【ダンジョン】クエスト受注しないと天罰くだるらしいから、やってくよ(´;ω;`)【配信】1
「思い切って生配信にしてみたけど、視聴者数は見事にゼロかぁ」
と、その青年が呟いた時だ。
視聴者が1人増えた。
なんなら、コメントも書かれる。
《一コメ》
《あ、ここかぁ》
《やっほー、スレ主!》
《おや、顔出し配信とは思い切ったなぁ》
視聴者数が一気に増えた。
なんと30人もの人が、この生配信を見ているらしい。
生配信の主は、いわゆる目隠れ男子と言うやつでかなり地味で大人しそうな印象を受ける。

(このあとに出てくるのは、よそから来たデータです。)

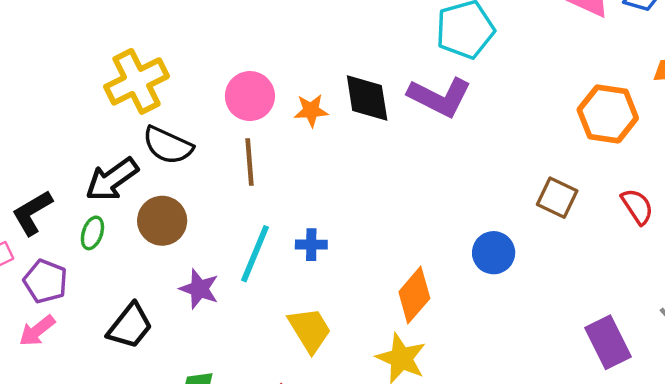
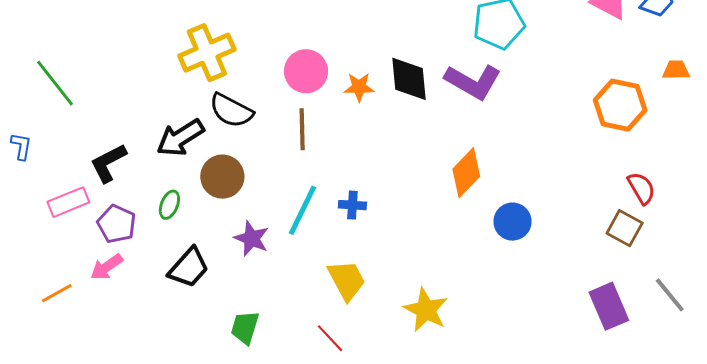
brown square: (557, 198) -> (625, 228), moved
green ellipse: (92, 233) -> (169, 205), moved
orange diamond: (414, 295) -> (466, 173), moved

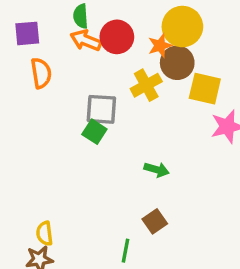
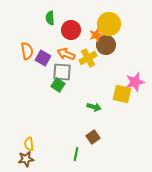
purple square: (27, 33) -> (43, 58), moved, turned 35
orange arrow: (86, 40) -> (66, 54), moved
yellow square: (205, 89) -> (122, 94), moved

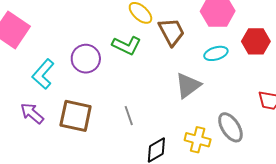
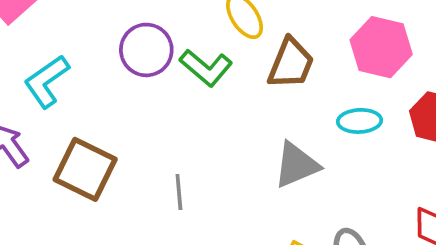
brown trapezoid: (172, 32) -> (291, 63), turned 36
purple circle: (86, 59) -> (146, 50), moved

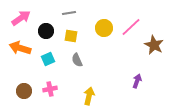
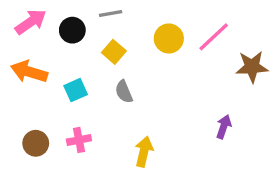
black circle: (46, 31) -> (72, 30), moved
yellow square: (71, 36) -> (114, 52), turned 32
brown star: (154, 45) -> (252, 67), turned -30

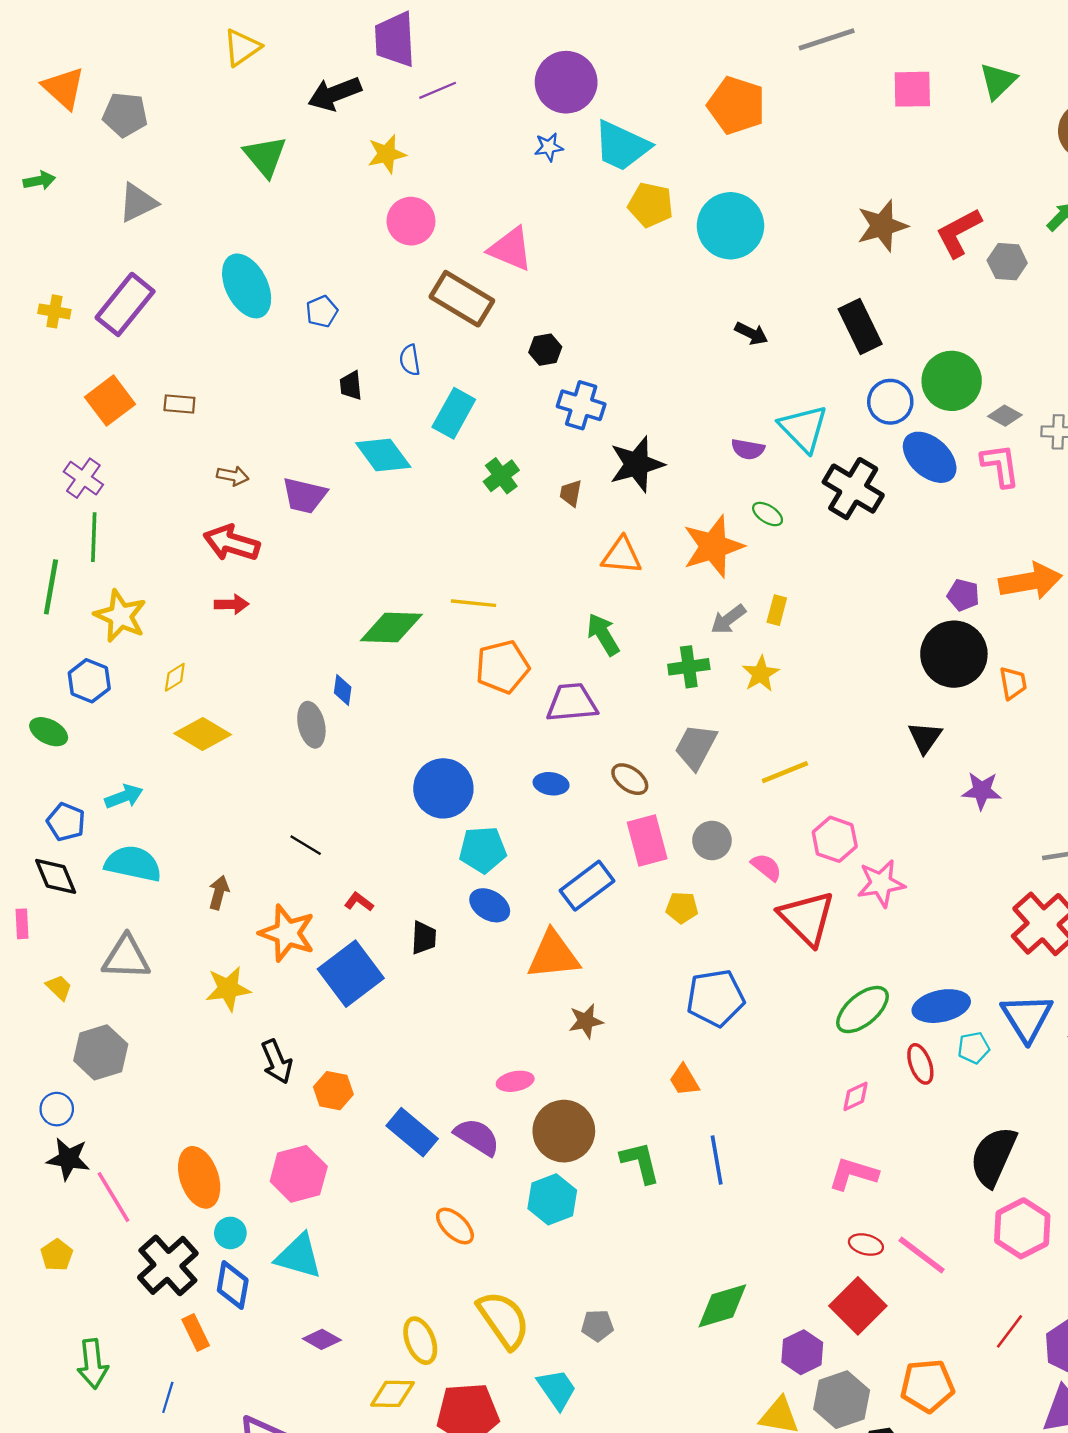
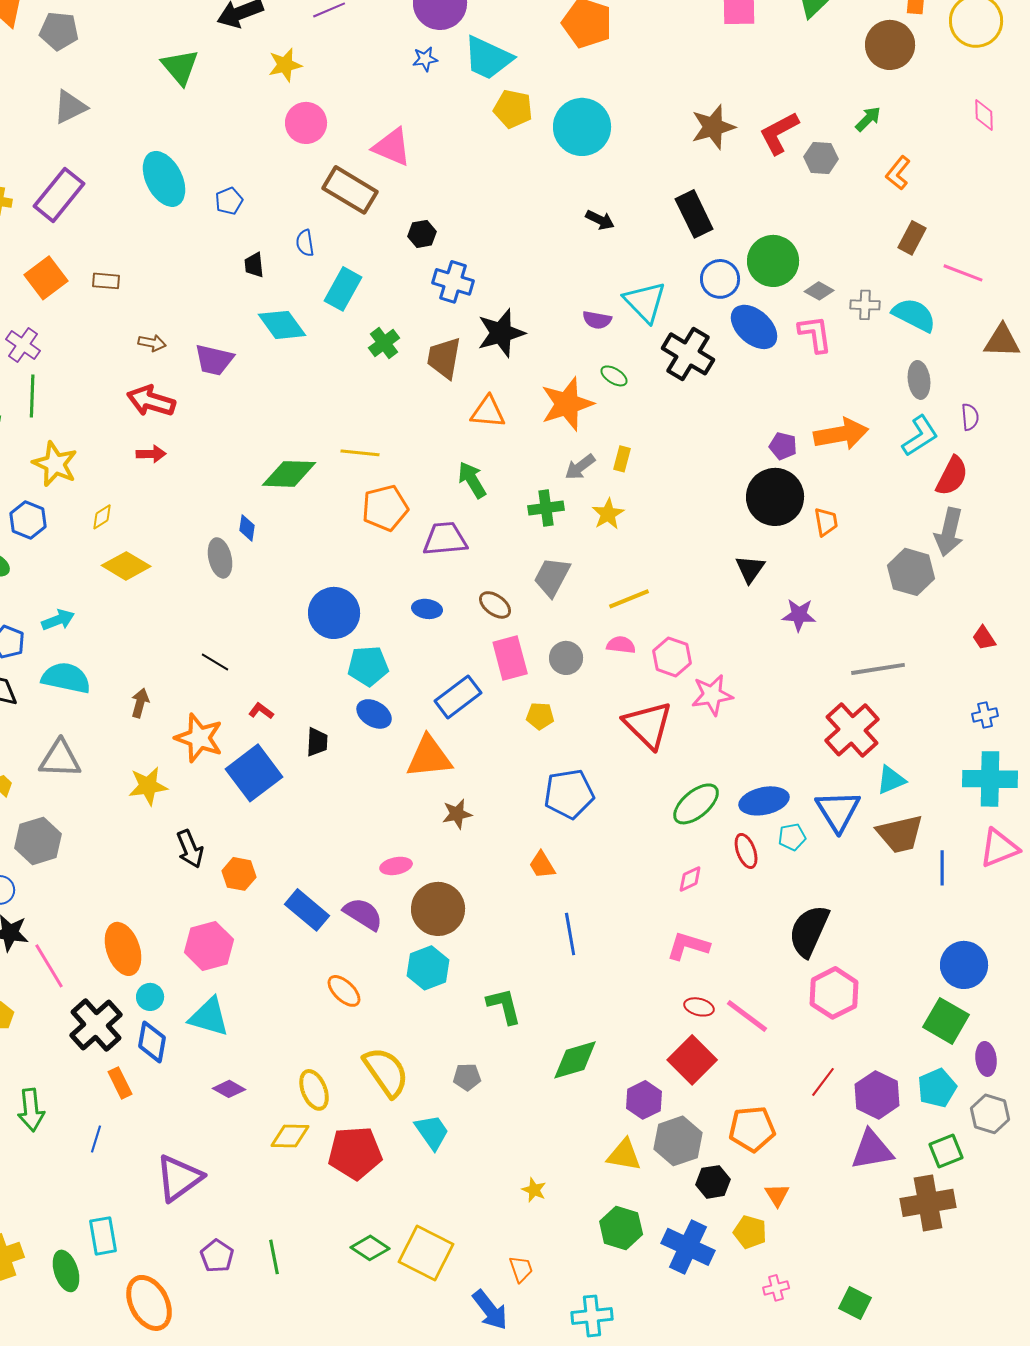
brown trapezoid: (571, 493) -> (444, 358), size x1.8
pink semicircle: (766, 867) -> (621, 645), moved, turned -32
green L-shape: (640, 1162) -> (504, 1006), moved

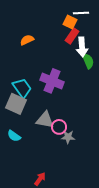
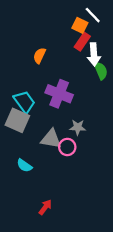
white line: (81, 13) -> (93, 15), turned 49
orange semicircle: (27, 40) -> (39, 56), moved, turned -40
cyan semicircle: (14, 136) -> (24, 166), moved
gray star: (68, 137) -> (78, 127), moved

その生配信動画は、青年の頭上から撮影しているらしく、ちょっと変な構図となっている。
《エリーちゃんは?》
《エリーちゃん目的で来た件》
《エリーちゃんplease》
「あー、うん。
エリー、視聴者さん達がお呼びだぞー」
スレ主が言うと、エリーが映し出される。
「えーと、エリーです。
よろしくお願いします!」
ぺこり、とエリーが頭を下げる。
《美少女だ》
《お助けキャラかぁ》
《噂のお助けキャラが出てる生配信はこちらですか??》
エリーの登場で、同接数が一気に1万を超えた。
「エリー、大人気だなぁ」
と、スレ主は小さく呟く。
ちなみにスレ主は視聴者数と同接者数は違うものらしい、と配信までに学んでいた。
視聴者数は累計で、同接者数は瞬間的なものらしい。
もちろん、彼女の可愛さ美しさだけで数字が増えた訳ではないことは理解していた。
みんな、気になるのだ。
世界中が気になっているのだ。
【お助けキャラ】という存在が。
《そりゃ人気だろう》
《今のところ誰も、お助けキャラが出てないからな》
《他にもいるらしいが、まだ誰もガチャで当ててないし》
《それはそうと、撮影ってもしかしてドローン使ってる??》
「うん」
最初は自撮り棒を買ってきて、携帯端末を使ってスレ主とエリーの戦闘の様子を交互に撮影して編集し、投稿するつもりだった。
しかし、クエストを受注した翌日。
枕元に、綺麗にラッピングされたプレゼントが置かれていて、開けてみると撮影用ドローンが出てきたのである。
神様からのプレゼントであった。
なんなら説明のためのメッセージ付きであった。
そのことを説明すると、
《サンタクロース??》
《神様じゃなくて、サンタさんが来た?》
《やってることサンタクロースじゃん》
《サンタクロースは実在した??》
《やっぱり、やっぱりサンタさんはいるんだ!!
ウチのお父さんじゃなかったんだ!!》
《誰かの夢も守ってて草》
《あ、他の人たちも配信始めてるな》
《なんか、スレ主がいつもちと早く動いてる感じしない??》
《今回はみんな、様子伺ってるんだろ》
《それだな》
《それな( ´-ω-)σ》
《まず誰かが生贄になって、上手くいってるようだったら追従するのはあるある》
《それはそうと、スレ主、顔出し配信大丈夫??》
「HAHAHA。
だって、とっくに顔晒されてんだもん」
ダンジョンから脱出出来て、病院に入院したその当日にはすでにマスコミへ、小、中、高校の卒業文集やら修学旅行等での集合写真なんかが流れていて、報道ではモザイク処理をされて公開されていた。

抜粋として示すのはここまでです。